Records for the task:
>>

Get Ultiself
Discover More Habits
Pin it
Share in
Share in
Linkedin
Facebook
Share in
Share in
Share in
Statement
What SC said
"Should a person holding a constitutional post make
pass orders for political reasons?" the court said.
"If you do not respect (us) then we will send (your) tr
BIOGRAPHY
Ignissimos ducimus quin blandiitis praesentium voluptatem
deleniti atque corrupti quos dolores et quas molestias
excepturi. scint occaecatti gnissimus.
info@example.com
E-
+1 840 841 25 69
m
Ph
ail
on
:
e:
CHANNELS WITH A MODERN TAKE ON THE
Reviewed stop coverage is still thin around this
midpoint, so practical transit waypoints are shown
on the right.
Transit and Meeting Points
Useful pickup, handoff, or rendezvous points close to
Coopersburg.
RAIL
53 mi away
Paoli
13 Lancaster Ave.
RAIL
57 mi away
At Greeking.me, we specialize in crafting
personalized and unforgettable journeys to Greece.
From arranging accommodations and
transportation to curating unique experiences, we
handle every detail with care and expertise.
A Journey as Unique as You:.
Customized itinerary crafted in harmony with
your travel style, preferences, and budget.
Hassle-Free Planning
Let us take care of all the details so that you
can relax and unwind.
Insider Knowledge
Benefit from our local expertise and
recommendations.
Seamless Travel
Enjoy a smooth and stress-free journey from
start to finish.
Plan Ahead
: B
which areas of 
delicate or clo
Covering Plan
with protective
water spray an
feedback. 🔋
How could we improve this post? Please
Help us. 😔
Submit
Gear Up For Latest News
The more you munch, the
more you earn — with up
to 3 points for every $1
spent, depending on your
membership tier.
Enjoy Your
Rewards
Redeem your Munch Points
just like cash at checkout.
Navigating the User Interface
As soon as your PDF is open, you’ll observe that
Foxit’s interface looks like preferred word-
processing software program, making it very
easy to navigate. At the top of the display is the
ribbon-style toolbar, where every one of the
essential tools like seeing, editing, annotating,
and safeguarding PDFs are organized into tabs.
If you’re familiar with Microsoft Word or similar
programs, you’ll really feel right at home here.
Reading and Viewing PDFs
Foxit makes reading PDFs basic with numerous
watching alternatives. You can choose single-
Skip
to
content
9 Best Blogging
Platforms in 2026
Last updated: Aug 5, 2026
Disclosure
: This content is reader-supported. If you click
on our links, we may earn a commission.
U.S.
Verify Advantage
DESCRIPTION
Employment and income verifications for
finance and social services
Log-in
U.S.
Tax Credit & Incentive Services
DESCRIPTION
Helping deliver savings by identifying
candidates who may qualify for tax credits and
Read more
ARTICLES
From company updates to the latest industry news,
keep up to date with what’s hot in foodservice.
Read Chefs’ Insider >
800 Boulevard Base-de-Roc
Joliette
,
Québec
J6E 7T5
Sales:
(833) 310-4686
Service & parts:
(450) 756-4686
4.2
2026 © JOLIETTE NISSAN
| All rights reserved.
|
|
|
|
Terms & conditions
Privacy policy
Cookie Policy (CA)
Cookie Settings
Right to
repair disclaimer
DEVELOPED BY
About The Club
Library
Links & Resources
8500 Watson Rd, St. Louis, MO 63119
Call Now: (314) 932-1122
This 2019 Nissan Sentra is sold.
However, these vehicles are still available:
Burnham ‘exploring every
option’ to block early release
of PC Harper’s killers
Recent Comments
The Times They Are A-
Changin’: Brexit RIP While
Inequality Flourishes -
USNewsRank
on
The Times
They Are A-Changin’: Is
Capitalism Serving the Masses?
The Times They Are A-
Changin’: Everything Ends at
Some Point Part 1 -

<<

Task to carry out:
Repeat each entry exactly as it was given.

Answer to the problem:
Get Ultiself
Discover More Habits
Pin it
Share in
Share in
Linkedin
Facebook
Share in
Share in
Share in
Statement
What SC said
"Should a person holding a constitutional post make
pass orders for political reasons?" the court said.
"If you do not respect (us) then we will send (your) tr
BIOGRAPHY
Ignissimos ducimus quin blandiitis praesentium voluptatem
deleniti atque corrupti quos dolores et quas molestias
excepturi. scint occaecatti gnissimus.
info@example.com
E-
+1 840 841 25 69
m
Ph
ail
on
:
e:
CHANNELS WITH A MODERN TAKE ON THE
Reviewed stop coverage is still thin around this
midpoint, so practical transit waypoints are shown
on the right.
Transit and Meeting Points
Useful pickup, handoff, or rendezvous points close to
Coopersburg.
RAIL
53 mi away
Paoli
13 Lancaster Ave.
RAIL
57 mi away
At Greeking.me, we specialize in crafting
personalized and unforgettable journeys to Greece.
From arranging accommodations and
transportation to curating unique experiences, we
handle every detail with care and expertise.
A Journey as Unique as You:.
Customized itinerary crafted in harmony with
your travel style, preferences, and budget.
Hassle-Free Planning
Let us take care of all the details so that you
can relax and unwind.
Insider Knowledge
Benefit from our local expertise and
recommendations.
Seamless Travel
Enjoy a smooth and stress-free journey from
start to finish.
Plan Ahead
: B
which areas of 
delicate or clo
Covering Plan
with protective
water spray an
feedback. 🔋
How could we improve this post? Please
Help us. 😔
Submit
Gear Up For Latest News
The more you munch, the
more you earn — with up
to 3 points for every $1
spent, depending on your
membership tier.
Enjoy Your
Rewards
Redeem your Munch Points
just like cash at checkout.
Navigating the User Interface
As soon as your PDF is open, you’ll observe that
Foxit’s interface looks like preferred word-
processing software program, making it very
easy to navigate. At the top of the display is the
ribbon-style toolbar, where every one of the
essential tools like seeing, editing, annotating,
and safeguarding PDFs are organized into tabs.
If you’re familiar with Microsoft Word or similar
programs, you’ll really feel right at home here.
Reading and Viewing PDFs
Foxit makes reading PDFs basic with numerous
watching alternatives. You can choose single-
Skip
to
content
9 Best Blogging
Platforms in 2026
Last updated: Aug 5, 2026
Disclosure
: This content is reader-supported. If you click
on our links, we may earn a commission.
U.S.
Verify Advantage
DESCRIPTION
Employment and income verifications for
finance and social services
Log-in
U.S.
Tax Credit & Incentive Services
DESCRIPTION
Helping deliver savings by identifying
candidates who may qualify for tax credits and
Read more
ARTICLES
From company updates to the latest industry news,
keep up to date with what’s hot in foodservice.
Read Chefs’ Insider >
800 Boulevard Base-de-Roc
Joliette
,
Québec
J6E 7T5
Sales:
(833) 310-4686
Service & parts:
(450) 756-4686
4.2
2026 © JOLIETTE NISSAN
| All rights reserved.
|
|
|
|
Terms & conditions
Privacy policy
Cookie Policy (CA)
Cookie Settings
Right to
repair disclaimer
DEVELOPED BY
About The Club
Library
Links & Resources
8500 Watson Rd, St. Louis, MO 63119
Call Now: (314) 932-1122
This 2019 Nissan Sentra is sold.
However, these vehicles are still available:
Burnham ‘exploring every
option’ to block early release
of PC Harper’s killers
Recent Comments
The Times They Are A-
Changin’: Brexit RIP While
Inequality Flourishes -
USNewsRank
on
The Times
They Are A-Changin’: Is
Capitalism Serving the Masses?
The Times They Are A-
Changin’: Everything Ends at
Some Point Part 1 -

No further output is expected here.